Wie gelingt Familienzeit trotz Schichtdienst oder Wochenenddienst?
Durch bewusste Mini-Rituale, offene Kommunikation und flexible Qualitätszeit – auch wenn sie nur kurz ist.

Wie können Kinder mit Abwesenheit eines Elternteils besser umgehen?
Mit festen Zeichen wie Kuscheleinheiten, Sprachnachrichten oder liebevollen Zetteln. Wichtig ist das Gefühl: „Ich werde gesehen.“

Wie plant man Familienzeit, wenn man kaum planbare Zeiten hat?
Gar nicht. Statt Plan: Bereitschaft, den Moment zu nutzen. Spontane Filmabende, flexible Frühstückszeit, gemeinsames Kuscheln, wenn es sich ergibt.
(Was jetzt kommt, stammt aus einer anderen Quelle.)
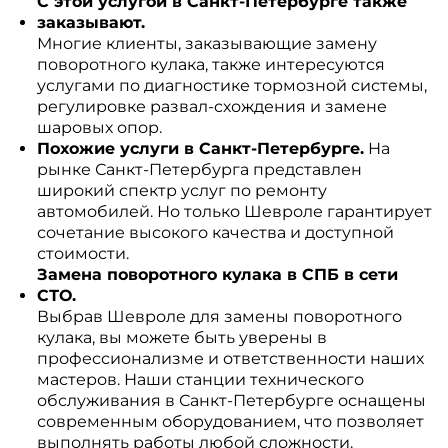
С этой услугой в Санкт-Петербурге также
заказывают.
Многие клиенты, заказывающие замену
поворотного кулака, также интересуются
услугами по диагностике тормозной системы,
регулировке развал-схождения и замене
шаровых опор.
Похожие услуги в Санкт-Петербурге.
На
рынке Санкт-Петербурга представлен
широкий спектр услуг по ремонту
автомобилей. Но только Шевроле гарантирует
сочетание высокого качества и доступной
стоимости.
Замена поворотного кулака в СПБ в сети
СТО.
Выбрав Шевроле для замены поворотного
кулака, вы можете быть уверены в
профессионализме и ответственности наших
мастеров. Наши станции технического
обслуживания в Санкт-Петербурге оснащены
современным оборудованием, что позволяет
выполнять работы любой сложности.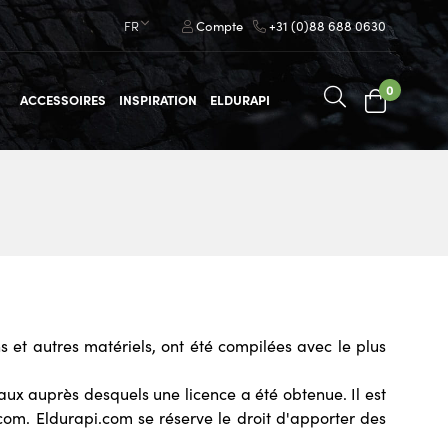
FR
Compte
+31 (0)88 688 0630
0
ACCESSOIRES
INSPIRATION
ELDURAPI
ns et autres matériels, ont été compilées avec le plus
aux auprès desquels une licence a été obtenue. Il est
i.com. Eldurapi.com se réserve le droit d'apporter des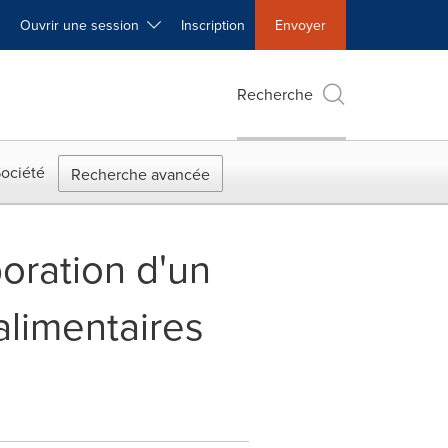
Ouvrir une session
Inscription
Envoyer
Recherche
ociété
Recherche avancée
boration d'un
alimentaires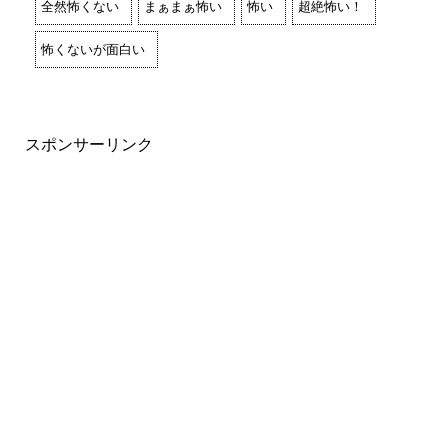
全然怖くない
まぁまぁ怖い
怖い
超絶怖い！
怖くないが面白い
スポンサーリンク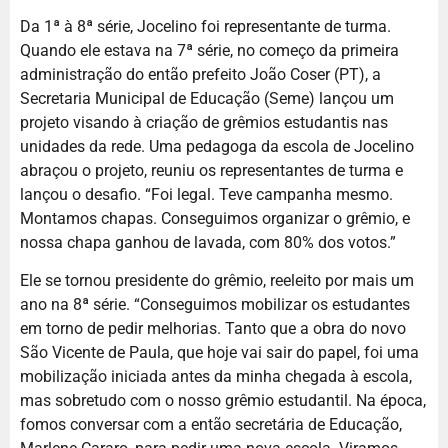
Da 1ª à 8ª série, Jocelino foi representante de turma.
Quando ele estava na 7ª série, no começo da primeira
administração do então prefeito João Coser (PT), a
Secretaria Municipal de Educação (Seme) lançou um
projeto visando à criação de grêmios estudantis nas
unidades da rede. Uma pedagoga da escola de Jocelino
abraçou o projeto, reuniu os representantes de turma e
lançou o desafio. “Foi legal. Teve campanha mesmo.
Montamos chapas. Conseguimos organizar o grêmio, e
nossa chapa ganhou de lavada, com 80% dos votos.”
Ele se tornou presidente do grêmio, reeleito por mais um
ano na 8ª série. “Conseguimos mobilizar os estudantes
em torno de pedir melhorias. Tanto que a obra do novo
São Vicente de Paula, que hoje vai sair do papel, foi uma
mobilização iniciada antes da minha chegada à escola,
mas sobretudo com o nosso grêmio estudantil. Na época,
fomos conversar com a então secretária de Educação,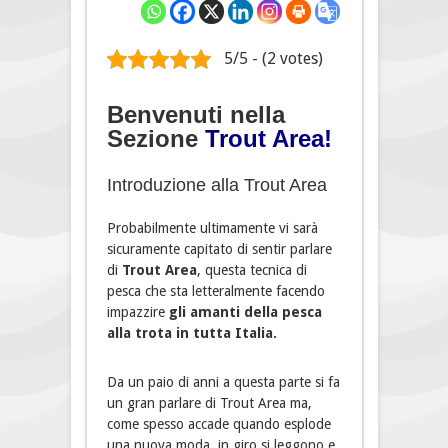
5/5 - (2 votes)
Benvenuti nella
Sezione
Trout Area!
Introduzione alla Trout Area
Probabilmente ultimamente vi sarà
sicuramente capitato di sentir parlare
di
Trout Area
, questa tecnica di
pesca che sta letteralmente facendo
impazzire
gli amanti della pesca
alla trota in tutta Italia.
Da un paio di anni a questa parte si fa
un gran parlare di Trout Area ma,
come spesso accade quando esplode
una nuova moda, in giro si leggono e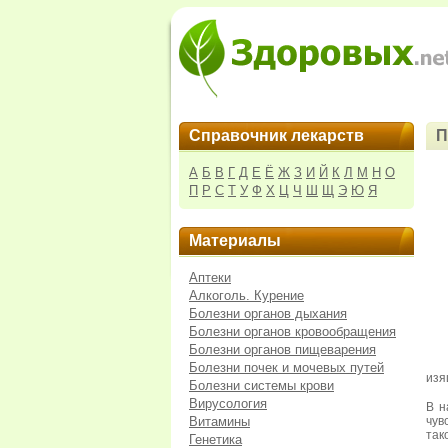
Справочник лекарств
П
А
Б
В
Г
Д
Е
Ё
Ж
З
И
Й
К
Л
М
Н
О
П
Р
С
Т
У
Ф
Х
Ц
Ч
Ш
Щ
Э
Ю
Я
Материалы
Аптеки
Алкоголь. Курение
Болезни органов дыхания
Болезни органов кровообращения
Болезни органов пищеварения
Болезни почек и мочевых путей
изя
Болезни системы крови
Вирусология
В н
Витамины
чув
так
Генетика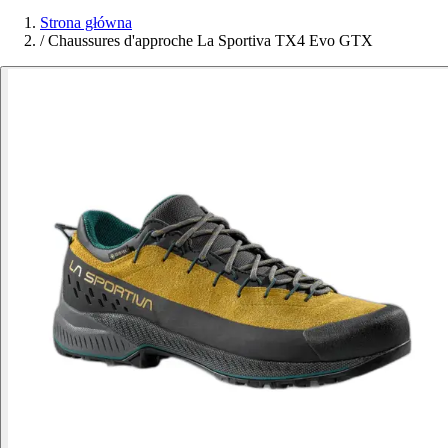
Strona główna
/
Chaussures d'approche La Sportiva TX4 Evo GTX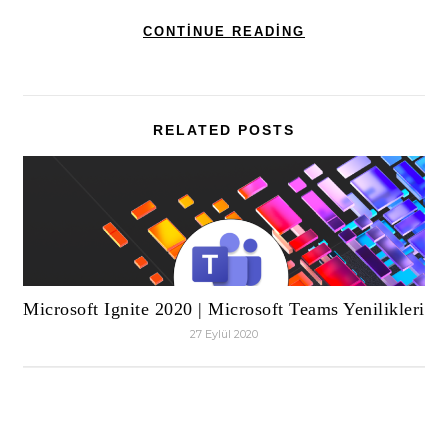
CONTINUE READING
RELATED POSTS
Microsoft Ignite 2020 | Microsoft Teams Yenilikleri
27 Eylül 2020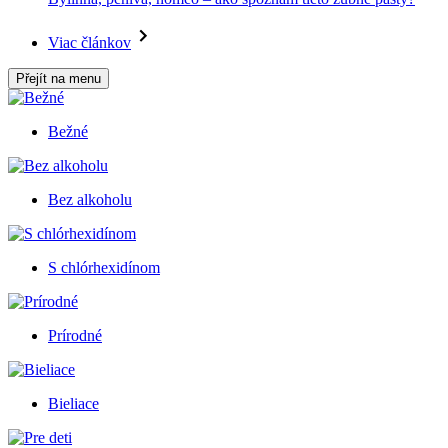
Viac článkov
Přejít na menu
Bežné
Bez alkoholu
S chlórhexidínom
Prírodné
Bieliace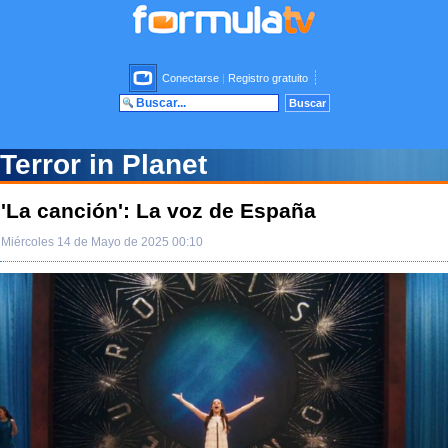
Conectarse
|
Registro gratuito
Terror in Planet
'La canción': La voz de España
Miércoles 14 de Mayo de 2025 00:10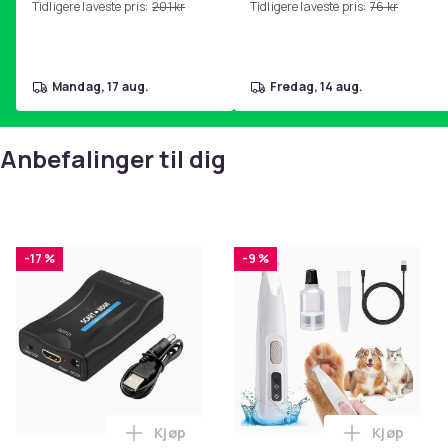
Tidligere laveste pris:
201 kr
Tidligere laveste pris:
76 kr
hjemmegymnastikk Pink
mandag, 17 aug.
fredag, 14 aug.
Anbefalinger til dig
-17 %
-9 %
Kjøp
Kjøp
Legg SCART til HDMI-omformer 1080p i 
Legg Hund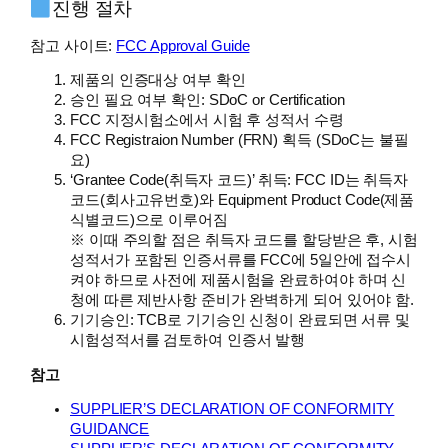
진행 절차
참고 사이트:
FCC Approval Guide
제품의 인증대상 여부 확인
승인 필요 여부 확인: SDoC or Certification
FCC 지정시험소에서 시험 후 성적서 수령
FCC Registraion Number (FRN) 획득 (SDoC는 불필
요)
‘Grantee Code(취득자 코드)’ 취득: FCC ID는 취득자
코드(회사고유번호)와 Equipment Product Code(제품
식별코드)으로 이루어짐
※ 이때 주의할 점은 취득자 코드를 할당받은 후, 시험
성적서가 포함된 인증서류를 FCC에 5일안에 접수시
켜야 하므로 사전에 제품시험을 완료하여야 하며 신
청에 따른 제반사항 준비가 완벽하게 되어 있어야 함.
기기승인: TCB로 기기승인 신청이 완료되면 서류 및
시험성적서를 검토하여 인증서 발행
참고
SUPPLIER’S DECLARATION OF CONFORMITY
GUIDANCE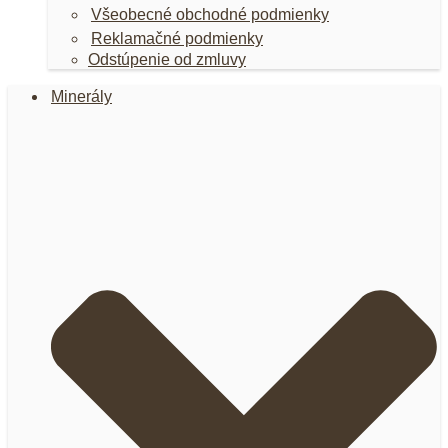
Všeobecné obchodné podmienky
Reklamačné podmienky
Odstúpenie od zmluvy
Minerály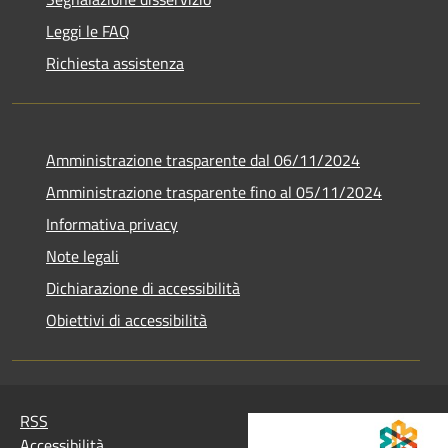
Leggi le FAQ
Richiesta assistenza
Amministrazione trasparente dal 06/11/2024
Amministrazione trasparente fino al 05/11/2024
Informativa privacy
Note legali
Dichiarazione di accessibilità
Obiettivi di accessibilità
RSS
Accessibilità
Was hilft gegen das schlechte Gewissen, nicht immer da zu sein?
Ehrliche Gespräche. Und die Gewissheit, dass Qualität oft wichtiger ist als Quantität. Präsenz zählt mehr als ständige Anwesenheit.

Wie lernen Kinder, ihre Gefühle besser auszudrücken?
Indem wir sie regelmäßig fragen, wie es ihnen geht, und sie darin bestärken, ihre Gefühle zu benennen, zu erklären und zu verstehen. Das geht nicht von heute auf morgen, aber mit der Zeit wird es zu einem natürlichen Teil des Alltags.

Was sind einfache Rituale, die Verbindung schaffen?
Ein Kuss mit Blickkontakt, kleine Zettel mit Symbolen, persönliche Spitznamen, gemeinsames Kochen oder Trampolinspringen im Garten.